Las
propuestas sólo conservacionistas, que quizá tenían su sentido en la primera
fase de la sociedad industrial, lo pierden crecientemente desde que entramos en
la fase de la crisis ecosocial global. Pues en la época de las
macrocontaminaciones como el exceso de gases de “efecto invernadero”, en la época
del ser humano como “fuerza geológica planetaria” (Vladimir Vernadsky), ya
no hay santuarios, ya no hay islas vírgenes: y afirmar lo contrario denota
ignorancia, autoengaño o mala fe. Por ejemplo, intentar preservar la
biodiversidad mundial mediante la creación de reservas de naturaleza silvestre
es sin duda un esfuerzo vano: sólo una transformación bastante radical de nuestros
sistemas industriales y agrícolas según pautas ecológicas podría realmente
mejorar las perspectivas de supervivencia de las demás especies animales y
vegetales.
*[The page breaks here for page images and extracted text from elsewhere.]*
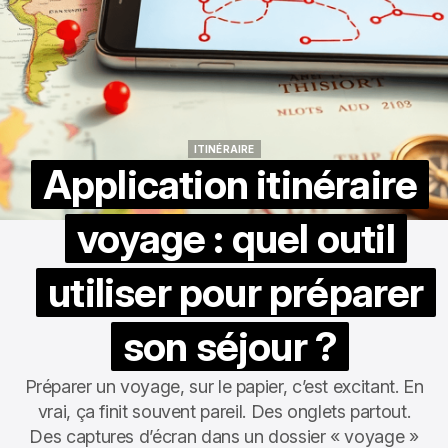
ITINÉRAIRE
ITINÉRAIRE
Application itinéraire
voyage : quel outil
utiliser pour préparer
son séjour ?
Préparer un voyage, sur le papier, c’est excitant. En
vrai, ça finit souvent pareil. Des onglets partout.
Des captures d’écran dans un dossier « voyage »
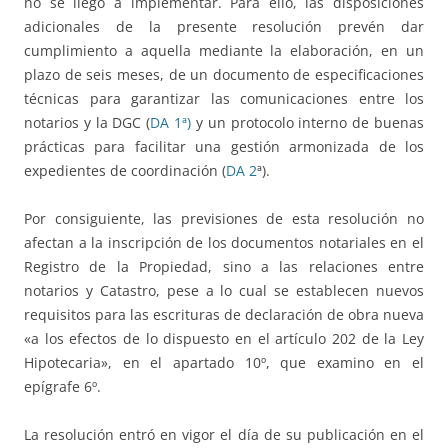
no se llegó a implementar. Para ello, las disposiciones
adicionales de la presente resolución prevén dar
cumplimiento a aquella mediante la elaboración, en un
plazo de seis meses, de un documento de especificaciones
técnicas para garantizar las comunicaciones entre los
notarios y la DGC (
DA 1ª)
y un protocolo interno de buenas
prácticas para facilitar una gestión armonizada de los
expedientes de coordinación (
DA 2
ª).
Por consiguiente, las previsiones de esta resolución no
afectan a la inscripción de los documentos notariales en el
Registro de la Propiedad, sino a las relaciones entre
notarios y Catastro, pese a lo cual se establecen nuevos
requisitos para las escrituras de declaración de obra nueva
«a los efectos de lo dispuesto en el artículo 202 de la Ley
Hipotecaria», en el apartado 10º, que examino en el
epígrafe 6º.
La resolución entró en vigor el día de su publicación en el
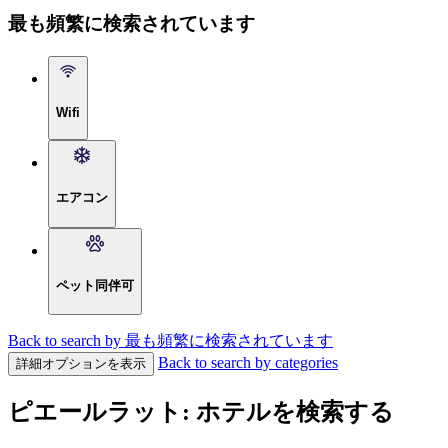
最も頻繁に検索されています
Wifi
エアコン
ペット同伴可
Back to search by 最も頻繁に検索されています
Back to search by categories
詳細オプションを表示
ピエールラット: ホテルを検索する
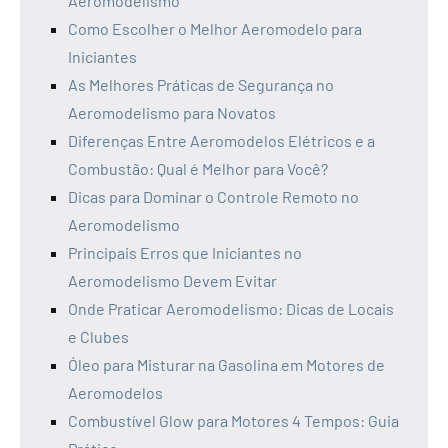
Aeromodelismo
Como Escolher o Melhor Aeromodelo para
Iniciantes
As Melhores Práticas de Segurança no
Aeromodelismo para Novatos
Diferenças Entre Aeromodelos Elétricos e a
Combustão: Qual é Melhor para Você?
Dicas para Dominar o Controle Remoto no
Aeromodelismo
Principais Erros que Iniciantes no
Aeromodelismo Devem Evitar
Onde Praticar Aeromodelismo: Dicas de Locais
e Clubes
Óleo para Misturar na Gasolina em Motores de
Aeromodelos
Combustível Glow para Motores 4 Tempos: Guia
La idea de los “santuarios” o “fortalezas” pierde sentido cuando los
contaminantes químicos organoclorados se encuentran hasta en la última gota de
agua de mar y en el último gramo de grasa animal, y cuando el rápido cambio
climático antropogénico puede aniquilar ecosistemas enteros sin darles la menor
oportunidad de desplazarse ni adaptarse.[1]
[1] Constatar esto, no
obstante, no implica dar por válida la perspectiva conservacionista
antropocénica (de “Buen Antropoceno” capitalista y post-naturaleza) que han
desarrollado Peter Kareiva y sus colaboradores a partir de un famoso artículo
de 2012 (“La conservación en el Antropoceno”); pero no cabe abordar aquí ese
debate, que nos llevaría demasiado lejos…
Jorge Riechmann. Ecologismo: pasado y presente (con un par de ideas sobre el futuro). Ed. Libros de la Catarata, 2024.